John Hislop, the breeder and owner of England’s Brigadier Gerard, bred the colt deliberately along Pretty Polly’s bloodlines. An author who has written several books on the thoroughbred, Hislop never doubted that Polly’s genetic material would carry down to the present day. In fact, Hislop was so certain of this that in 1945 he bought Brazen Molly (b. 1940, out of Molly Adare, Mary Desmond’s maiden daughter) who became the granddam of “the Brigadier.”
Rachel Alexandra’s connection to Pretty Polly is through her most prepotent daughter, Molly Desmond and the uncanny resemblance to Pretty Polly may hint of “more than just a trace” of her great ancestress in Rachel’s blood. In other words, it’s not a matter of whether or not Rachel has inherited some genetic trace(s) of Pretty Polly — she has — but rather what that might mean in her broodmare career that makes this “living connection” so exciting.

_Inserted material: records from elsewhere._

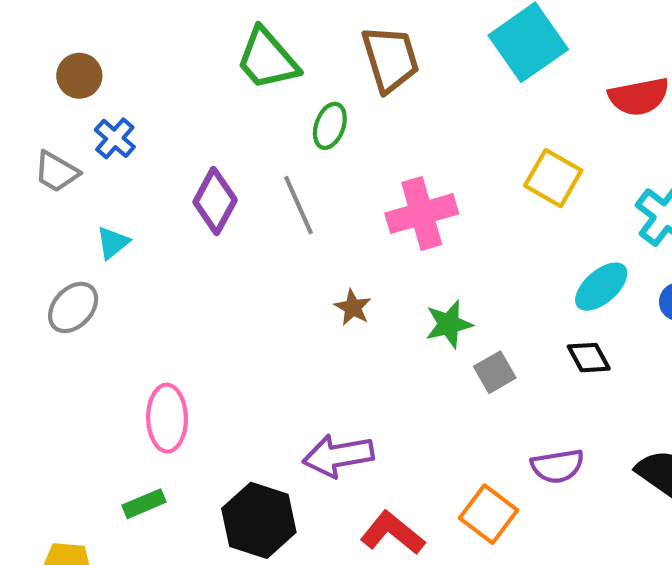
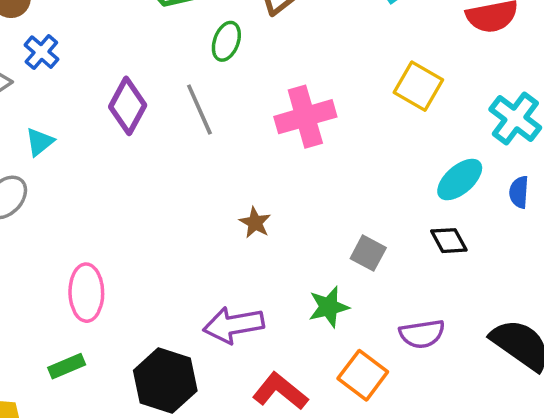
brown star: (353, 307) -> (255, 223), moved
green star: (449, 324) -> (329, 307), moved
gray square: (495, 372) -> (368, 253), turned -32

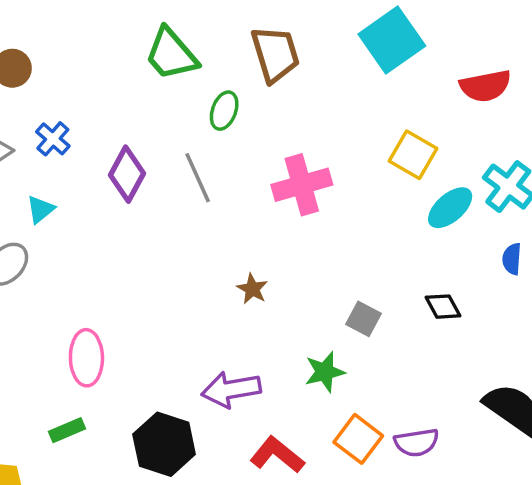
blue cross: (41, 52) -> (53, 139), moved
cyan ellipse: (460, 180) -> (450, 208), moved
purple semicircle: (422, 334) -> (417, 442), moved

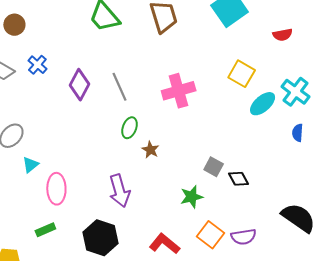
red semicircle: (485, 86) -> (283, 35), size x0.7
green ellipse: (224, 111) -> (130, 128), moved
cyan triangle: (41, 209) -> (30, 165), moved
black diamond: (443, 307) -> (239, 179), moved
purple arrow: (231, 390) -> (119, 191), moved, turned -96

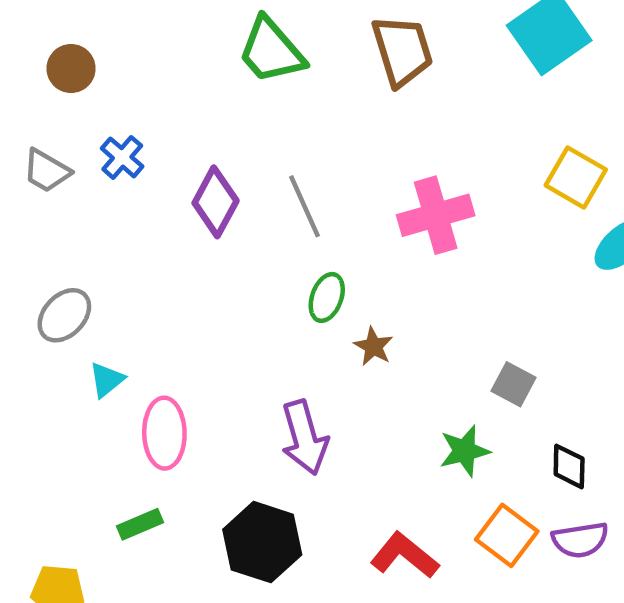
black diamond: (239, 179) -> (569, 466), moved, turned 30

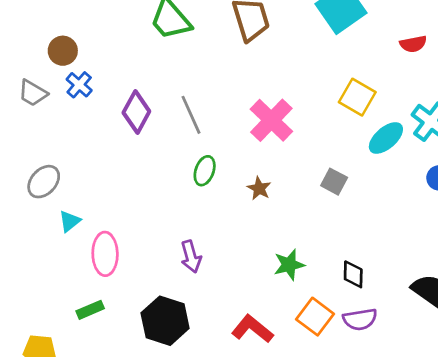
brown circle: (71, 68) -> (63, 51), moved
pink cross: (436, 215) -> (271, 120), turned -30
brown star: (373, 346) -> (259, 188), moved
gray square: (513, 384) -> (334, 182), moved
purple arrow: (304, 438) -> (191, 257), size x0.7

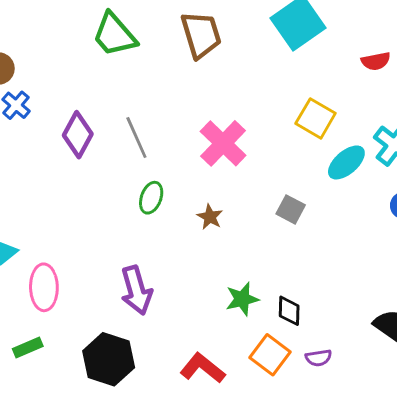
purple arrow: (191, 257) -> (136, 290), size x1.4
black diamond: (353, 274) -> (289, 311), moved
purple semicircle: (360, 319) -> (319, 358), size x0.7

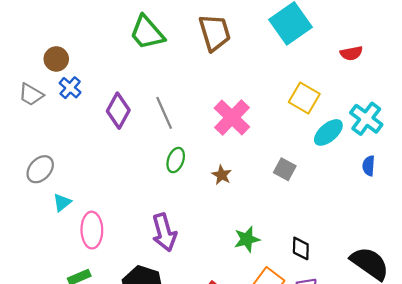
black diamond: (289, 311) -> (301, 248), moved

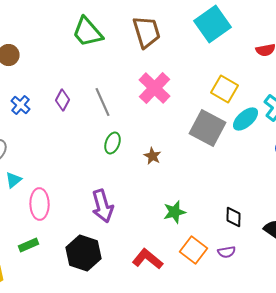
blue cross: (70, 88) -> (21, 105), moved
purple diamond: (118, 111) -> (63, 100), size x0.7
pink cross: (232, 118) -> (155, 88), moved
gray square: (285, 169) -> (208, 128), moved, size x1.8
black diamond: (301, 248) -> (234, 217), moved

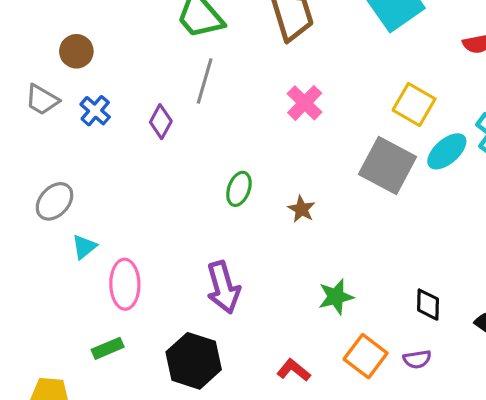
pink cross: (155, 88) -> (305, 103), size x0.7
gray line: (103, 102) -> (205, 81), moved, turned 40
blue cross: (21, 105) -> (95, 111), moved
red L-shape: (148, 259) -> (294, 370), size x0.7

The great Vincent O’Brien, who trained Nijinsky II, The Minstrel, El Gran Senor and so many other thoroughbred champions, always referred to his horses as “individuals.” I like to use that term myself because it serves as a reminder that each and every horse is unrepeatable, hence the nouns like “gift” or “treasure” that become attached to them in our hearts. In our lives, there are thoroughbreds that help us to “grow” that appreciation — in some uncanny way they touch us deep in our souls, making their absolute “unrepeatability” clear. Then there are individuals like Rachel Alexandra, who is not only unrepeatable, but also expresses her ancestry in a way that bridges past and present. In so doing, she brings her own history to life and leads us to the understanding that she is “the work” of centuries.
Thank you, sweet Rachel, for the thrills, anticipation and excitement. Thank you for your generous heart, a heart that expresses all that is noble, courageous and mysterious in the thoroughbred. May your future shine before you as brightly as the flame you grew within the hearts of those of us who love you. And may you, like Pretty Polly, go on and on and on.